Whoever’s behind the wheel of a self-driving car shouldn’t be held responsible if it crashes, according to new proposals by legal review bodies.
The Law Commission of England and Wales and the Scottish Law Commission have recommended that a clear distinction is made between features that just help drivers, such as adaptive cruise control, and those that are self-driving.
Their joint report calls for legal reforms that mean the person in the driving seat of a self-driving car would be immune from prosecution ‘if anything goes wrong’, such as speeding or running a red light.
Instead, the company or body that got authorisation for the technology – the authorised self-driving entity – would face sanctions.

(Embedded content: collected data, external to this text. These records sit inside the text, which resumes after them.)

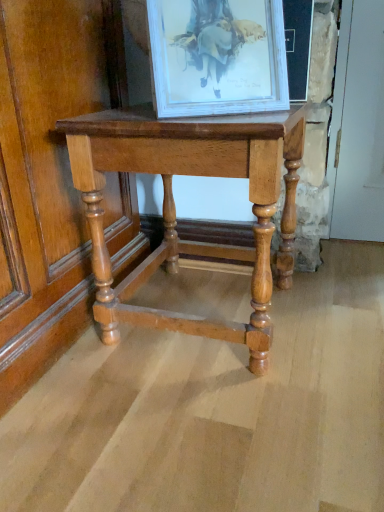 Question: In terms of size, does polished wood table at center appear bigger or smaller than white glossy picture frame at upper center?

Choices:
 (A) small
 (B) big

Answer: (B)

Question: From the image's perspective, is polished wood table at center located above or below white glossy picture frame at upper center?

Choices:
 (A) below
 (B) above

Answer: (A)

Question: Is polished wood table at center to the left or to the right of white glossy picture frame at upper center in the image?

Choices:
 (A) left
 (B) right

Answer: (A)

Question: Relative to polished wood table at center, is white glossy picture frame at upper center in front or behind?

Choices:
 (A) front
 (B) behind

Answer: (A)

Question: Considering the positions of white glossy picture frame at upper center and polished wood table at center in the image, is white glossy picture frame at upper center wider or thinner than polished wood table at center?

Choices:
 (A) thin
 (B) wide

Answer: (A)

Question: Considering the relative positions of white glossy picture frame at upper center and polished wood table at center in the image provided, is white glossy picture frame at upper center to the left or to the right of polished wood table at center?

Choices:
 (A) right
 (B) left

Answer: (A)

Question: From the image's perspective, is white glossy picture frame at upper center positioned above or below polished wood table at center?

Choices:
 (A) below
 (B) above

Answer: (B) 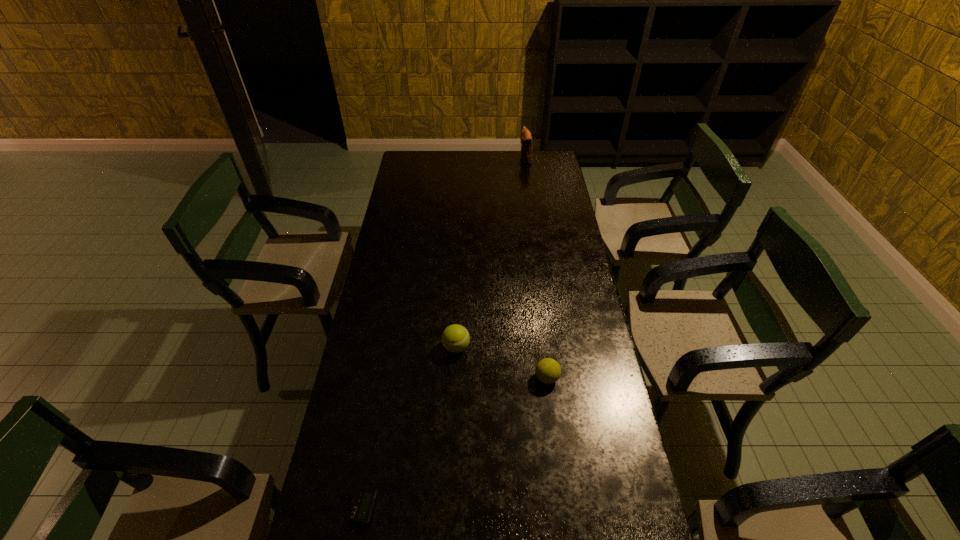 The image size is (960, 540). I want to click on vacant space situated on the open side of the tallest object, so click(463, 159).

Locate an element on the screen. This screenshot has width=960, height=540. vacant area situated 0.160m on the left of the taller tennis ball is located at coordinates [396, 347].

I want to click on free space located on the back of the second nearest object, so click(x=540, y=316).

This screenshot has width=960, height=540. What are the coordinates of `vacant position located on the back of the leftmost object` in the screenshot? It's located at (380, 412).

Image resolution: width=960 pixels, height=540 pixels. Find the location of `object that is positioned at the far edge`. object that is positioned at the far edge is located at coordinates (526, 139).

The width and height of the screenshot is (960, 540). Find the location of `object present at the left edge`. object present at the left edge is located at coordinates (363, 502).

The width and height of the screenshot is (960, 540). I want to click on object that is at the right edge, so click(526, 139).

Where is `object that is positioned at the far right corner`? object that is positioned at the far right corner is located at coordinates (526, 139).

The image size is (960, 540). In the image, there is a desktop. Find the location of `free space at the far edge`. free space at the far edge is located at coordinates (478, 171).

At what (x,y) coordinates should I click in order to perform the action: click on vacant region at the left edge of the desktop. Please return your answer as a coordinate pair (x, y). The image size is (960, 540). Looking at the image, I should click on (402, 266). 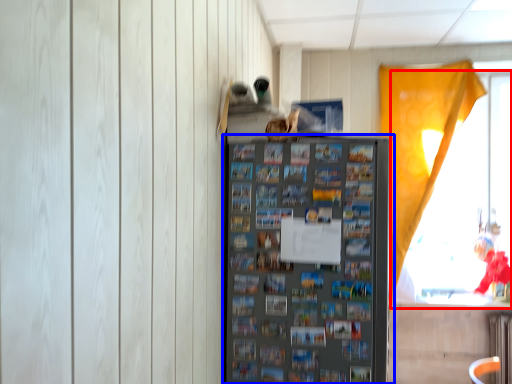 Question: Which point is further to the camera, window (highlighted by a red box) or shelf (highlighted by a blue box)?

Choices:
 (A) window
 (B) shelf

Answer: (A) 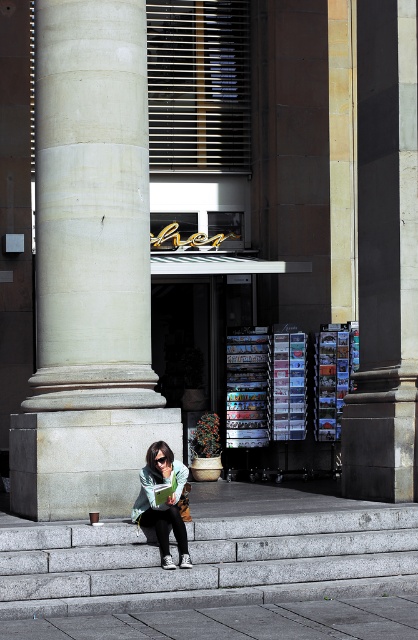 Question: Is gray concrete stairs at lower left behind green fabric scarf at lower center?

Choices:
 (A) no
 (B) yes

Answer: (A)

Question: Which of the following is the farthest from the observer?

Choices:
 (A) white marble column at center
 (B) gray concrete stairs at lower left
 (C) green fabric scarf at lower center

Answer: (A)

Question: Does white marble column at center have a smaller size compared to gray concrete stairs at lower left?

Choices:
 (A) yes
 (B) no

Answer: (A)

Question: Is white marble column at center to the left of gray concrete stairs at lower left from the viewer's perspective?

Choices:
 (A) no
 (B) yes

Answer: (B)

Question: Considering the real-world distances, which object is farthest from the green fabric scarf at lower center?

Choices:
 (A) gray concrete stairs at lower left
 (B) white marble column at center

Answer: (B)

Question: Estimate the real-world distances between objects in this image. Which object is farther from the white marble column at center?

Choices:
 (A) gray concrete stairs at lower left
 (B) green fabric scarf at lower center

Answer: (A) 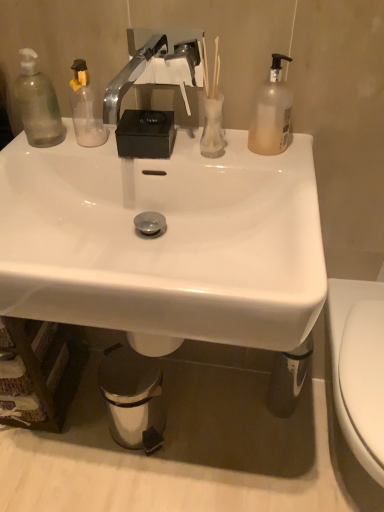 You are a GUI agent. You are given a task and a screenshot of the screen. Output one action in this format:
    pyautogui.click(x=<x>, y=<y>)
    Task: Click on the white glossy toilet at right
    The height and width of the screenshot is (512, 384).
    Given the screenshot: What is the action you would take?
    pyautogui.click(x=358, y=386)

Describe the element at coordinates (156, 66) in the screenshot. I see `chrome metallic faucet at upper center` at that location.

I want to click on shiny metallic trash can at lower center, so click(x=133, y=398).

The width and height of the screenshot is (384, 512). I want to click on white glossy toilet at right, so click(x=358, y=386).

Between white glossy toilet at right and transparent plastic bottle at left, positioned as the 2th bottle in right-to-left order, which one has smaller size?

Smaller between the two is transparent plastic bottle at left, positioned as the 2th bottle in right-to-left order.

Is white glossy toilet at right oriented towards transparent plastic bottle at left, positioned as the 2th bottle in right-to-left order?

No, white glossy toilet at right does not turn towards transparent plastic bottle at left, positioned as the 2th bottle in right-to-left order.

How different are the orientations of translucent plastic bottle at upper right, placed as the first bottle when sorted from right to left, and white glossy toilet at right in degrees?

0.293 degrees separate the facing orientations of translucent plastic bottle at upper right, placed as the first bottle when sorted from right to left, and white glossy toilet at right.

Which of these two, translucent plastic bottle at upper right, placed as the 2th bottle when sorted from left to right, or white glossy toilet at right, stands shorter?

With less height is translucent plastic bottle at upper right, placed as the 2th bottle when sorted from left to right.

Considering the relative sizes of translucent plastic bottle at upper right, placed as the first bottle when sorted from right to left, and white glossy toilet at right in the image provided, is translucent plastic bottle at upper right, placed as the first bottle when sorted from right to left, thinner than white glossy toilet at right?

Yes, translucent plastic bottle at upper right, placed as the first bottle when sorted from right to left, is thinner than white glossy toilet at right.

Locate an element on the screen. The height and width of the screenshot is (512, 384). toilet on the right of translucent plastic bottle at upper right, placed as the 2th bottle when sorted from left to right is located at coordinates (358, 386).

Locate an element on the screen. trash bin/can below the translucent plastic bottle at upper right, placed as the first bottle when sorted from right to left (from the image's perspective) is located at coordinates (133, 398).

Are shiny metallic trash can at lower center and translucent plastic bottle at upper right, placed as the 2th bottle when sorted from left to right, making contact?

No, shiny metallic trash can at lower center is not touching translucent plastic bottle at upper right, placed as the 2th bottle when sorted from left to right.

Is point (133, 365) positioned behind point (292, 102)?

Yes, point (133, 365) is farther from viewer.

From the image's perspective, is shiny metallic trash can at lower center below translucent plastic bottle at upper right, placed as the first bottle when sorted from right to left?

Yes.

In the scene shown: What's the angular difference between transparent plastic bottle at left, positioned as the 2th bottle in right-to-left order, and shiny metallic trash can at lower center's facing directions?

The facing directions of transparent plastic bottle at left, positioned as the 2th bottle in right-to-left order, and shiny metallic trash can at lower center are 13.1 degrees apart.

Does transparent plastic bottle at left, positioned as the 2th bottle in right-to-left order, have a lesser height compared to shiny metallic trash can at lower center?

Yes.

Which point is more forward, (37, 141) or (161, 398)?

The point (37, 141) is closer.

From the image's perspective, is transparent plastic bottle at left, which is the first bottle from left to right, above shiny metallic trash can at lower center?

Yes, from the image's perspective, transparent plastic bottle at left, which is the first bottle from left to right, is on top of shiny metallic trash can at lower center.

The person in the driving seat would remain responsible for matters such as getting insurance, checking loads and ensuring child passengers wear seat belts.
Public law commissioner Nicholas Paines QC said Britain had an ‘unprecedented opportunity to promote public acceptance of automated vehicles’.
Scottish law commissioner David Bartos said the proposals focused on ‘ensuring safety and accountability while encouraging innovation and development’.
Transport minister Trudy Harrison said the development of self-driving vehicles in the UK could ‘revolutionise travel, making everyday journeys safer, easier and greener’.
She added: ‘This government has been encouraging development and deployment of these technologies to understand their benefits.
‘However, we must ensure we have the right regulations in place, based upon safety and accountability, in order to build public confidence.’
SMMT chief executive Mike Hawes said the Law Commissions’ recommendations would ‘put Britain in the vanguard of road safety and automotive technology, by providing a framework for the use of self-driving vehicles which could save thousands of lives’.
He added: ‘The industry welcomes the introduction of authorised self-driving entities, which can be the vehicle manufacturer, software provider or fleet operator, as the system of multiple checks and balances will give drivers confidence in the latest technology to make their journeys safer.’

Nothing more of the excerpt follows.